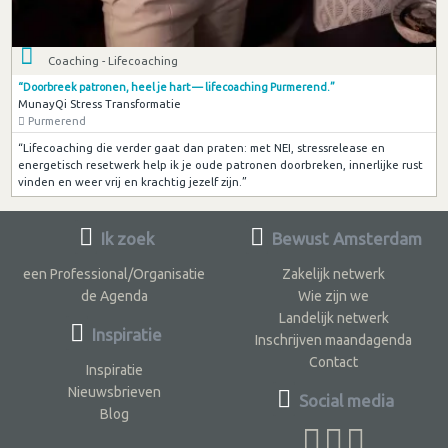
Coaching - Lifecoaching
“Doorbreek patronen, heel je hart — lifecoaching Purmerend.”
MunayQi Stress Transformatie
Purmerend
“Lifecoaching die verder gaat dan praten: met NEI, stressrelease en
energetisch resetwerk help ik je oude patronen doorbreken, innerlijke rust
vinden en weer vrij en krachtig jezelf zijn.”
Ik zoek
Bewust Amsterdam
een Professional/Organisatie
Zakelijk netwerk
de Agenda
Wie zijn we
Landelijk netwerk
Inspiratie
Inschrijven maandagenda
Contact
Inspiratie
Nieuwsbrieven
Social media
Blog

...

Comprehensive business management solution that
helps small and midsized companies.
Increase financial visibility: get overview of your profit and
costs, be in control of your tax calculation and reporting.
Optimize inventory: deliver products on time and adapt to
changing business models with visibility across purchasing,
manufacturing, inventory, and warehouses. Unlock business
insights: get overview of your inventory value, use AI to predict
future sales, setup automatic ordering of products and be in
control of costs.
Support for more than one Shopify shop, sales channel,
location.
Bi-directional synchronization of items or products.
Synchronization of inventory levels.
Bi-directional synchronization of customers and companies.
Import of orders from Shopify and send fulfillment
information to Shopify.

Exercise instructions: The answer should be all lines from the entries above that hold the word "Shopify".

Result for this exercise:
Support for more than one Shopify shop, sales channel,
Import of orders from Shopify and send fulfillment
information to Shopify.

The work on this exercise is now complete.